Material for the task ::
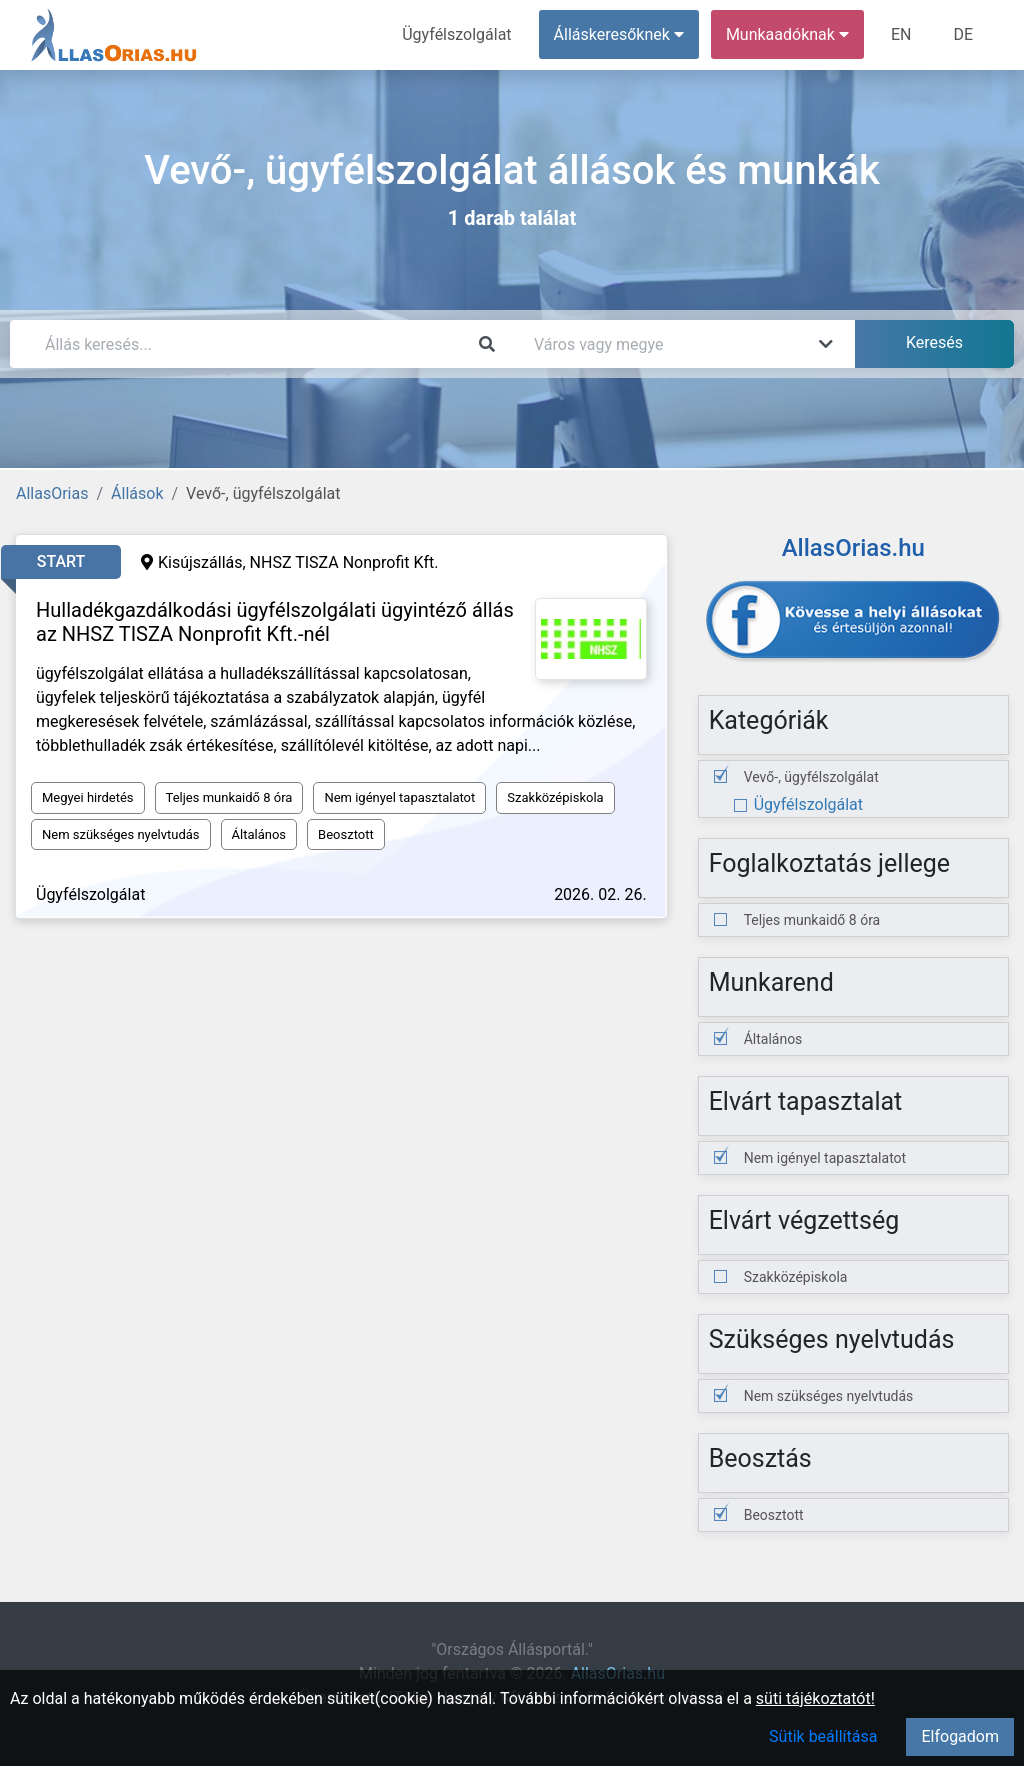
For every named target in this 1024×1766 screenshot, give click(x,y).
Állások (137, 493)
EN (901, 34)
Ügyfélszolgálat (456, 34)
...
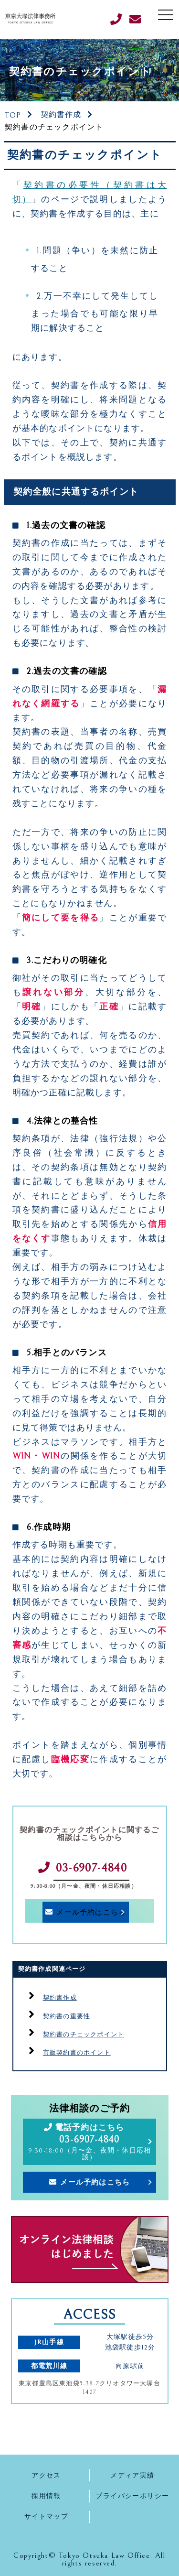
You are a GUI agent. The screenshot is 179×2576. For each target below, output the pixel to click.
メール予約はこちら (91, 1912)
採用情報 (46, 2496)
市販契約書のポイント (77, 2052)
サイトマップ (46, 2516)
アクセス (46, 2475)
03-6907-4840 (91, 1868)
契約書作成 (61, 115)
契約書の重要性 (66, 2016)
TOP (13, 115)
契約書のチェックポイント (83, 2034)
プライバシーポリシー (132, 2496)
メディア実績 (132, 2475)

Assigned task ::
Give the number of lines above that hold the word "target", and nothing more.

Problem solution ::
2